Despite the fact it’s a Russian two-holer of which there’s really not any good kits, I have held off buying this thing because I was afraid it would be kind of junky or of poor quality. Well, as I found out, it’s actually a pretty nice kit, even if it is simple! I know Hobbyboss catches some flak, but overall, this was a real surprise to me! 

Are all their “Easy Build” kits this nice?


----------



## djnick66 (May 2, 2008)

The MiG from Hobby Boo Boo is actually half way decent. The new Airfix one is not too bad either. Not great but better than a lot of the other MiG-15 kits to date.


----------



## Faust (Dec 1, 2012)

You know, I'm always shocked at how few MiG 15s there are, or at least good ones. It's one of the most important planes in the modern world, it was a "star" (if you will, a major player, perhaps is better) in the Korean War's famous dogfights, and the US even paid defectors $1Million to get one! 

They're one of those planes that was ubiquitous, so how can there be so many poor replicas (Cough... Dragon... cough) and so few good ones. Finding one to measure and blueprint up should be EASY. Go to any Soviet-bloc junkyard, museum or even African museums, and you'll find them.

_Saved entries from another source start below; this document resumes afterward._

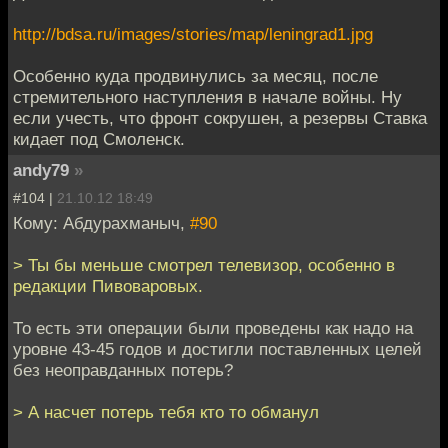
http://bdsa.ru/images/stories/map/leningrad1.jpg
Особенно куда продвинулись за месяц, после
стремительного наступления в начале войны. Ну
если учесть, что фронт сокрушен, а резервы Ставка
кидает под Смоленск.
andy79
»
#104 |
21.10.12 18:49
Кому: Абдурахманыч,
#90
> Ты бы меньше смотрел телевизор, особенно в
редакции Пивоваровых.
То есть эти операции были проведены как надо на
уровне 43-45 годов и достигли поставленных целей
без неоправданных потерь?
> А насчет потерь тебя кто то обманул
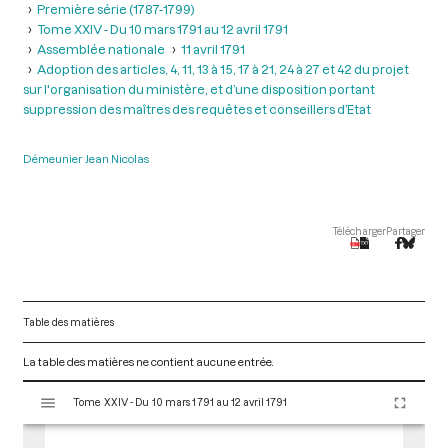
Première série (1787-1799)
Tome XXIV - Du 10 mars 1791 au 12 avril 1791
Assemblée nationale
11 avril 1791
Adoption des articles, 4, 11, 13 à 15, 17 à 21, 24 à 27 et 42 du projet
sur l'organisation du ministère, et d’une disposition portant
suppression des maîtres des requêtes et conseillers d’Etat
Démeunier Jean Nicolas
Télécharger
Partager
Table des matières
La table des matières ne contient aucune entrée.
V
Tome XXIV - Du 10 mars 1791 au 12 avril 1791
i
s
u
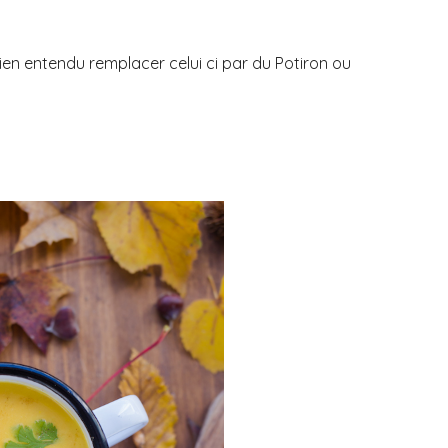
ien entendu remplacer celui ci par du Potiron ou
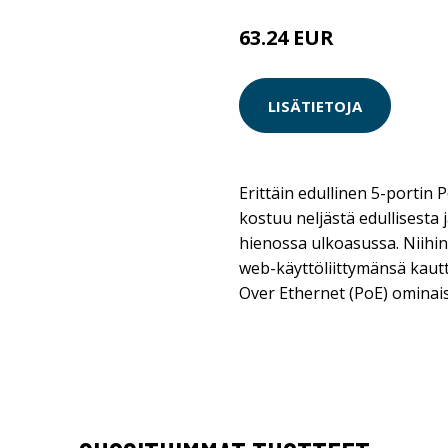
63.24 EUR
LISÄTIETOJA
Erittäin edullinen 5-portin 
kostuu neljästä edullisesta 
hienossa ulkoasussa. Niihin
web-käyttöliittymänsä kautt
Over Ethernet (PoE) ominais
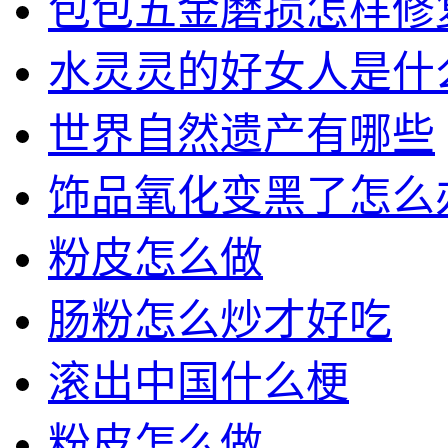
包包五金磨损怎样修
水灵灵的好女人是什
世界自然遗产有哪些
饰品氧化变黑了怎么
粉皮怎么做
肠粉怎么炒才好吃
滚出中国什么梗
粉皮怎么做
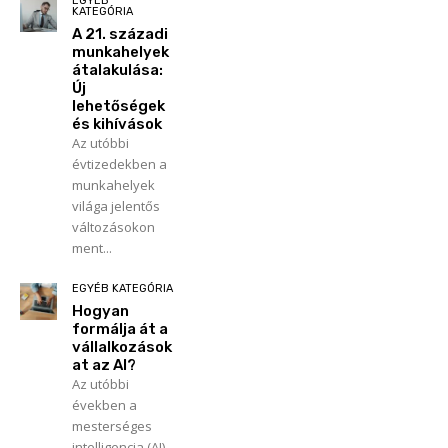
EGYÉB
KATEGÓRIA
A 21. századi
munkahelyek
átalakulása:
Új
lehetőségek
és kihívások
Az utóbbi
évtizedekben a
munkahelyek
világa jelentős
változásokon
ment...
EGYÉB KATEGÓRIA
Hogyan
formálja át a
vállalkozások
at az AI?
Az utóbbi
években a
mesterséges
intelligencia (AI)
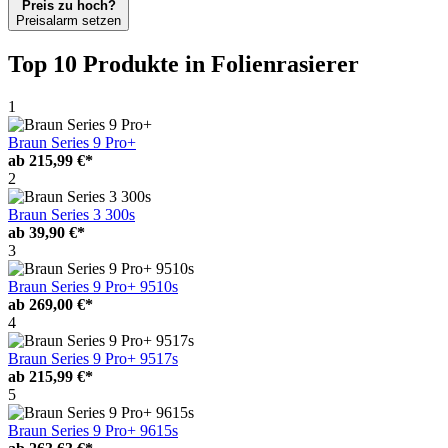
Preis zu hoch?
Preisalarm setzen
Top 10 Produkte
in Folienrasierer
1
Braun Series 9 Pro+
ab
215,99 €*
2
Braun Series 3 300s
ab
39,90 €*
3
Braun Series 9 Pro+ 9510s
ab
269,00 €*
4
Braun Series 9 Pro+ 9517s
ab
215,99 €*
5
Braun Series 9 Pro+ 9615s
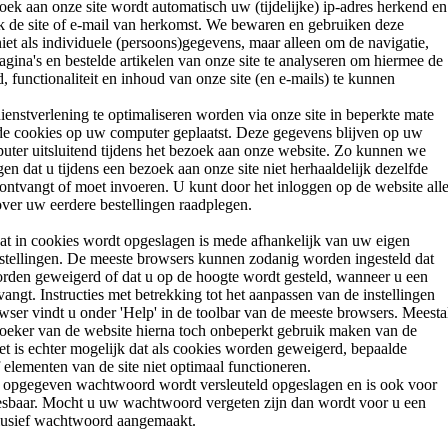
zoek aan onze site wordt automatisch uw (tijdelijke) ip-adres herkend en
k de site of e-mail van herkomst. We bewaren en gebruiken deze
iet als individuele (persoons)gegevens, maar alleen om de navigatie,
agina's en bestelde artikelen van onze site te analyseren om hiermee de
 functionaliteit en inhoud van onze site (en e-mails) te kunnen
.
enstverlening te optimaliseren worden via onze site in beperkte mate
 cookies op uw computer geplaatst. Deze gegevens blijven op uw
uter uitsluitend tijdens het bezoek aan onze website. Zo kunnen we
en dat u tijdens een bezoek aan onze site niet herhaaldelijk dezelfde
 ontvangt of moet invoeren. U kunt door het inloggen op de website all
ver uw eerdere bestellingen raadplegen.
t in cookies wordt opgeslagen is mede afhankelijk van uw eigen
stellingen. De meeste browsers kunnen zodanig worden ingesteld dat
rden geweigerd of dat u op de hoogte wordt gesteld, wanneer u een
angt. Instructies met betrekking tot het aanpassen van de instellingen
wser vindt u onder 'Help' in de toolbar van de meeste browsers. Meesta
oeker van de website hierna toch onbeperkt gebruik maken van de
et is echter mogelijk dat als cookies worden geweigerd, bepaalde
 elementen van de site niet optimaal functioneren.
 opgegeven wachtwoord wordt versleuteld opgeslagen en is ook voor
eesbaar. Mocht u uw wachtwoord vergeten zijn dan wordt voor u een
lusief wachtwoord aangemaakt.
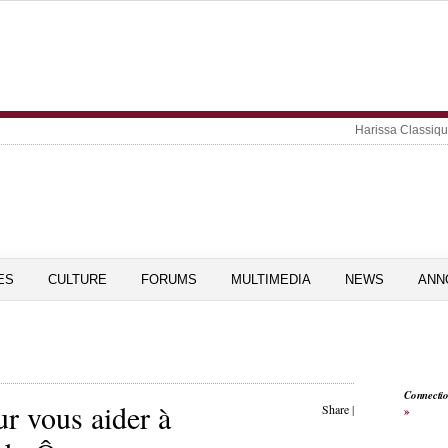
Harissa Classiq
ES
CULTURE
FORUMS
MULTIMEDIA
NEWS
ANN
Connecti
ous aider à
Share
|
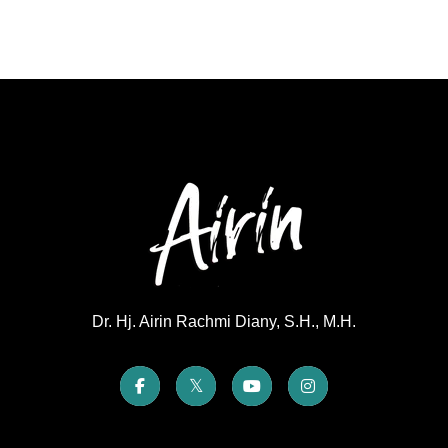
Dr. Hj. Airin Rachmi Diany, S.H., M.H.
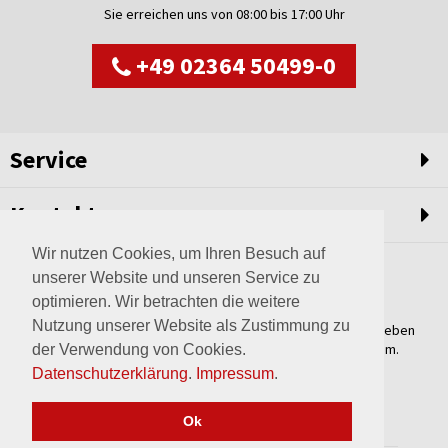
Sie erreichen uns von 08:00 bis 17:00 Uhr
+49 02364 50499-0
Service
Kontakt
Wir nutzen Cookies, um Ihren Besuch auf
unserer Website und unseren Service zu
optimieren. Wir betrachten die weitere
Nutzung unserer Website als Zustimmung zu
Weltweit setzen wir unsere Erfahrungswerte und unser Streben
nach innovativen Lösungen in unvergleichliche Anlagen um.
der Verwendung von Cookies.
Erfahren Sie mehr über uns.
Datenschutzerklärung
.
Impressum
.
mehr über Wagner
Ok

I just baffles me that companies can, in this day and age, not get something so famous right. Okay, that's my rant for today...:hat:


----------



## djnick66 (May 2, 2008)

It's actually not surprising. Hobby Boo Boo's new 1/72 Brewster Buffalo lacks the prominent lower windows ?!?! and their new 1/72 Do. 335 has backwards propellers !?!. Moving up to 1/48 Hobby Boo Boo's new F-80 is pretty much FUBAR with inaccurately shaped cockpit opening, intakes, tip tanks, stabilizers, fin fairing, etc. etc. etc. It's not just the MiG that gets picked on.


----------